最近とくに変化のなかった我が家の長男。(引きこもり)
先日いつものように部屋に食べ物を届け、「どうよ、調子は。」と声をかけました。
珍しく口を開きました。「短期のバイトを探してる・・」
息子の思わぬことばに驚きました。
どんな心境の変化があったのか。
嬉しい半面、これだけ長く引きこもってると、バイトとはいえ慎重になりすぎて決められないのではと心配にもなりました。
そしてそのまま気持ちが冷めてしまうのではないか・・・
以前にも似たようなことがあったので。
「私の友達も心配してくれててね、簡単なバイトあるよ、頼んでみようか?」
しばらく間があってから「考えてみる」と長男。
2年ほど前、就職した会社で人間関係で嫌なことがあり、無断欠勤が続き、連絡が全く取れなくなってしまいました。
その間も毎日のように会社の人が訪れ、玄関先に食べ物を置いていってくれたそうです。
終いには気配がない、最悪の事態になってるんじゃないかと社長さんから連絡がありました。
私は気が気ではありませんでした。
社長さんは合鍵を貸してほしいと高速を飛ばして我が家へ来ました。
驚きました。
こちらから行くのも待たずに。
私達も急いで向かいました。
息子は無事で・・涙が出ました。
話し合いをした末、辞める意外の選択肢は本人にはありませんでした。
理由はいくつかあったようですが、あまり言いたがらなかったです。
あんなに思い詰めて病んでしまった長男を見たのは初めてでしたが、あの時はとにかく元に戻って欲しい、もうちょっと踏ん張ってほしいというこっち側の考えを押しつけてしまっていたかもしれません。

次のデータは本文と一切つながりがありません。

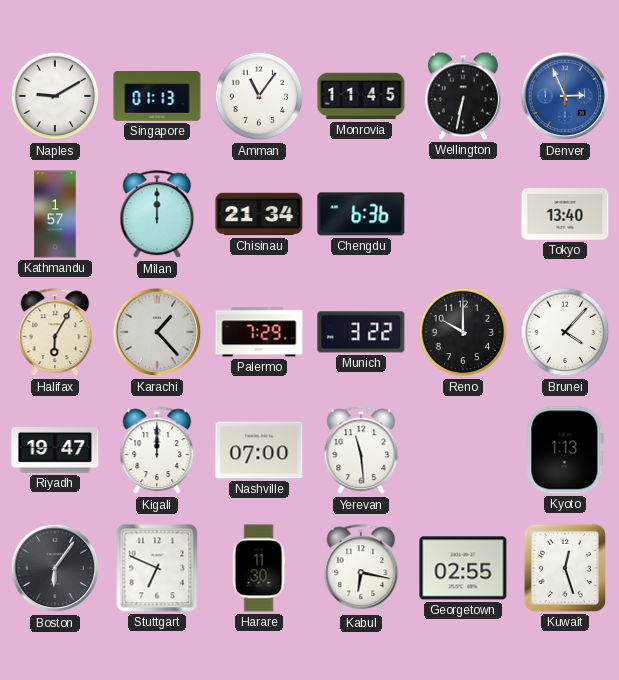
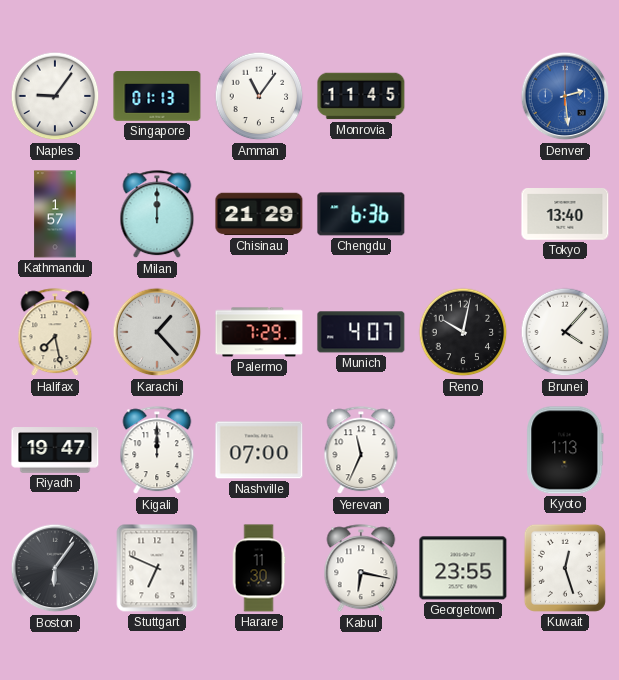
Naples: 9:10 -> 9:06
Wellington: 6:32 -> none
Denver: 2:56 -> 2:29
Chisinau: 21:34 -> 21:29
Halifax: 6:05 -> 7:28
Munich: 3:22 -> 4:07
Reno: 10:00 -> 10:02
Yerevan: 11:29 -> 11:34
Georgetown: 02:55 -> 23:55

本人の辞めたいという意思は固く、結局その後マンションを引き払い、家に連れて帰ることになりました。
それから息子の引きこもり生活が始まりました。
私自身もショックだったし、いちばん苦しんでいる息子の気持ちを、しっかり受け止めてあげられる余裕がありませんでした。
就職が決まった頃のことが頭をよぎりました。
みんなが喜んでくれてお祝いをしてくれたこと。
部屋探しから始め、家財道具一式を揃え、トラックを借り家族総出で力を合わせて引っ越し作業をしたのが一昨年の3月。
不安もありましたが、あの頃本人はやる気に満ちていました。
就職先の社長さんや会長さんたちに大変気に入られ、ご家族もと食事に誘っていただき、その後も良くしていただきました。
本人も初めての自炊生活で、料理に目覚めたのか、何か作ると写メを送ってきて最初は充実しているようでした。
こちらに戻ってきたときは、初任給入ったからとお寿司屋さんに連れて行ってくれました。
感激だったのを覚えています。
そんな息子に私は安心しきっていました。
簡単に行き来できる距離ではなかったにせよ、本当に辛い思いをしてるのに気付かなかった、親として助け舟を出せなかったことはとても悔やまれます。
今はもう自分自身と向き合うのに充分な時間を費やしてきたはずなので、ただ自分がやりたいこと、できそうなことを少しずつ始めてくれたらいいと思っています。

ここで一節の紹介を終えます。